Role of Chromosomal Microarray and RNA Fusion Analysis in Detecting KMT2A -PTD and Stem Cell Transplant Impact on Mortality

KMT2A partial tandem duplication ( KMT2A -PTD) is a recurrent, high-risk alteration in myeloid neoplasms, yet no gold standard exists for its detection due to complex genomic architecture. We conducted a retrospective study of 97 specimens from 17 patients with KMT2A -PTD-positive myeloid neoplasms (11 AML, 4 MDS, 2 MPN) to compare chromosomal microarray analysis (CMA) and RNA fusion testing.

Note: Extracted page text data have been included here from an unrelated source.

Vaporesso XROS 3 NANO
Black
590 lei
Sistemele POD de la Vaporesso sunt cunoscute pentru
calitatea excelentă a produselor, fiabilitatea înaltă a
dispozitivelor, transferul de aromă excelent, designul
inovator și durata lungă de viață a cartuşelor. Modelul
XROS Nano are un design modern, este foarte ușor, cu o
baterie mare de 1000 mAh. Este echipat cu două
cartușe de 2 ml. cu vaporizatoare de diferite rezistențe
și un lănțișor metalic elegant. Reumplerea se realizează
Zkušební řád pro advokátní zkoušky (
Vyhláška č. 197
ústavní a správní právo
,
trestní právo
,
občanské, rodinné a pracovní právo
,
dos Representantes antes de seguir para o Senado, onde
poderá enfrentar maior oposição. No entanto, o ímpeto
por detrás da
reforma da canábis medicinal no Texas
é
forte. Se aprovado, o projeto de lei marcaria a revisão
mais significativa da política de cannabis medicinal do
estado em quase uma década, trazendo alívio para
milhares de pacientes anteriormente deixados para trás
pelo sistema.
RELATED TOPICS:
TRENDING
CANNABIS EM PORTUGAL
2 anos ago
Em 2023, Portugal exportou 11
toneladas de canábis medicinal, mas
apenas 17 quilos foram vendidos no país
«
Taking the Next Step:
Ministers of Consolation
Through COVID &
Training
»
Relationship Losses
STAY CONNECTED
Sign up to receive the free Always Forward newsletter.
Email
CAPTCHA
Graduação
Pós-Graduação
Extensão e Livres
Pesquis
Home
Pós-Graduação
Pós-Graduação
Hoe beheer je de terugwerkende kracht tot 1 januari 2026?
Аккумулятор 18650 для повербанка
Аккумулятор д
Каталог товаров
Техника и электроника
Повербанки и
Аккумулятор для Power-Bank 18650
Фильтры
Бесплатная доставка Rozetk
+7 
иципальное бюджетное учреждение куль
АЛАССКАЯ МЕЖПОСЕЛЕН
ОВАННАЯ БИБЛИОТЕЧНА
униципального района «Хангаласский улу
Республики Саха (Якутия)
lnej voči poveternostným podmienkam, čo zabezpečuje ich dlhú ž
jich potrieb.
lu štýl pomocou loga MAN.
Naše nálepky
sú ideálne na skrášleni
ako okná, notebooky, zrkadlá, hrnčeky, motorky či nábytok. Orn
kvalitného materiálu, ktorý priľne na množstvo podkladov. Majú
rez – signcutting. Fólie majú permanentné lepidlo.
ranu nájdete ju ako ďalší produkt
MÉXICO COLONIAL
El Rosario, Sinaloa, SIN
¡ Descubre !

Overall concordance was 73.3% (κ = 0.467), with RNA fusion identifying more cryptic KMT2A -PTDs (p = 0.035), while CMA detected non-canonical KMT2A -PTDs and, additionally, secondary genomic abnormalities (e.g., trisomy 8 and CN-LOH of diverse genes). KMT2A- PTD cases exhibited high clonal complexity and distinct mutational profiles, including mutations of DNMT3A , TET2, ASXL1, RUNX1, FLT3 , and others. Higher KMT2A -PTD transcript expression (split reads and SR/C ratio) correlated with DNMT3A , RUNX1 , and FLT3 mutations, and RUNX1T1 copy number gain (p < 0.05), and was reduced in CN-LOH cases. RNA fusion consistently identified breakpoints at exon 10→2 or exon 11→2, affecting key oncogenic domains (CXXC, PHD finger, and bromodomain). Six-month overall survival was 41.2%, with HSCT significantly improving outcomes (68.6% vs. 0% at 17 months, p = 0.028), non-transplanted patients showing shorter median PFS (∼6 months), and FLT3 -mutated patients experiencing 100% mortality (p = 0.0456). In conclusion, CMA and RNA fusion analyses offer complementary diagnostic value in KMT2A-PTD-positive myeloid neoplasms. Such integrated genomic testing improves detection and refines risk stratification. Given the poor prognosis associated with KMT2A -PTD, especially in patients with co-occurring high-risk mutations, our findings support early consideration of HSCT in such patients.